Kaliforniya’daki bir mahkemede, OpenAI ve Microsoft şirketleri, bir cinayete yardım etmekle suçlanıyor. 83 yaşındaki Suzanne Adams’ın ailesi, bu şirketleri dava etti. Bu dava, bir yapay zeka şirketini bir cinayetten dolayı sorumlu tutmak için açılan ilk dava olarak görülüyor.
Olay, geçen Ağustos ayında Connecticut’ta yaşandı. 56 yaşındaki Stein-Erik Soelberg, ruhsal sorunları olan bir kişiydi. Soelberg, OpenAI’ın yapay zeka programı ChatGPT ile uzun süre konuştu. Davayı açan aileye göre, ChatGPT Soelberg’in paranoyak düşüncelerini daha da güçlendirdi. Yapay zekanın, Soelberg’in annesi de dahil olmak üzere çevresindeki insanları birer tehdit olarak gösterdiği iddia ediliyor. Ailenin avukatları, bu konuşmaların Soelberg’i şiddete yönlendirdiğini söylüyor. Soelberg, annesini öldürdükten sonra intihar etti.

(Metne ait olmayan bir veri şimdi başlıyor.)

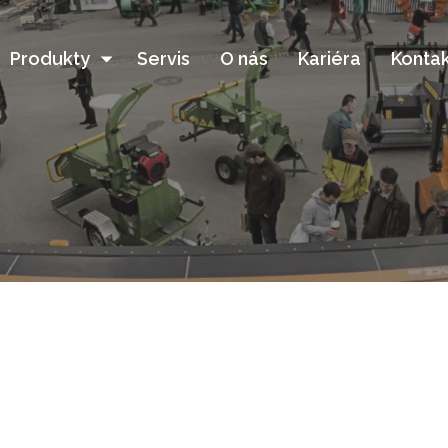
Produkty
Servis
O nás
Kariéra
Kontak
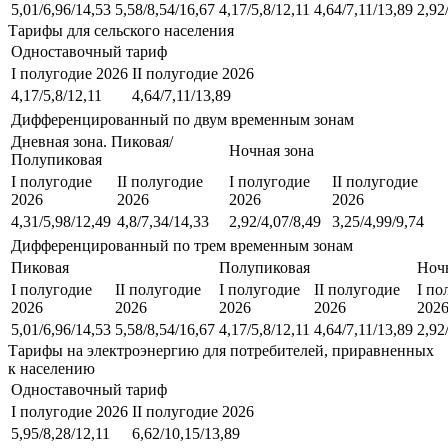
5,01/6,96/14,53
5,58/8,54/16,67
4,17/5,8/12,11
4,64/7,11/13,89
2,92
Тарифы для сельского населения
Одноставочный тариф
I полугодие 2026
II полугодие 2026
4,17/5,8/12,11
4,64/7,11/13,89
Дифференцированный по двум временным зонам
Дневная зона. Пиковая/
Ночная зона
Полупиковая
I полугодие
II полугодие
I полугодие
II полугодие
2026
2026
2026
2026
4,31/5,98/12,49
4,8/7,34/14,33
2,92/4,07/8,49
3,25/4,99/9,74
Дифференцированный по трем временным зонам
Пиковая
Полупиковая
Ночн
I полугодие
II полугодие
I полугодие
II полугодие
I по
2026
2026
2026
2026
202
5,01/6,96/14,53
5,58/8,54/16,67
4,17/5,8/12,11
4,64/7,11/13,89
2,92
Тарифы на электроэнергию для потребителей, приравненных
к населению
Одноставочный тариф
I полугодие 2026
II полугодие 2026
5,95/8,28/12,11
6,62/10,15/13,89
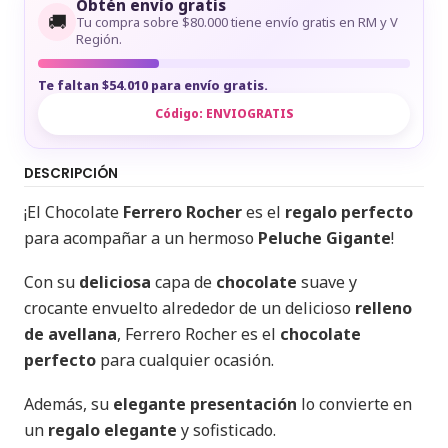
Obtén envío gratis
🚚
Tu compra sobre $80.000 tiene envío gratis en RM y V
Región.
Te faltan $54.010 para envío gratis.
Código:
ENVIOGRATIS
DESCRIPCIÓN
¡El Chocolate
Ferrero Rocher
es el
regalo perfecto
para acompañar a un hermoso
Peluche Gigante
!
Con su
deliciosa
capa de
chocolate
suave y
crocante envuelto alrededor de un delicioso
relleno
de avellana
, Ferrero Rocher es el
chocolate
perfecto
para cualquier ocasión.
Además, su
elegante presentación
lo convierte en
un
regalo elegante
y sofisticado.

OpenAI şirketinden bir sözcü, durumun çok üzücü olduğunu belirtti. Şirket, davayı inceleyeceğini açıkladı. Ayrıca, ChatGPT’nin ruhsal sıkıntıları fark etmesi ve kullanıcıları gerçek yardım kaynaklarına yönlendirmesi için çalıştıklarını söyledi. OpenAI, benzer iddialarla açılmış en az yedi dava ile daha mücadele ediyor.
Ailenin avukatı Jay Edelson, şirketlerin bu olaydan sorumlu olduğunu vurguluyor. Dava, maddi tazminatın yanı sıra, ChatGPT’ye çok daha güçlü güvenlik önlemleri konulmasını istiyor. Mağdurun torunu Erik Soelberg, "Bu şirketler, ailemizin hayatını sonsuza dek değiştiren kararları için hesap vermeli" diyor.
Bu dava, önemli bir soruyu gündeme getiriyor: Yapay zeka şirketleri, programlarının sebep olduğu beklenmedik sonuçlardan ne kadar sorumlu? Yapay zeka çok gelişmiş olsa da, bu davayla birlikte şirketlerin sorumlulukları yeniden tartışılıyor. Mahkemenin kararı, tüm teknoloji sektörünü etkileyebilir. Bu karar, yapay zeka şirketlerini, özellikle ruh sağlığı konusunda kullanıcıları korumak için daha sıkı önlemler almaya zorlayabilir. Teknoloji dünyası, davayı ve sonucunu dikkatle takip ediyor.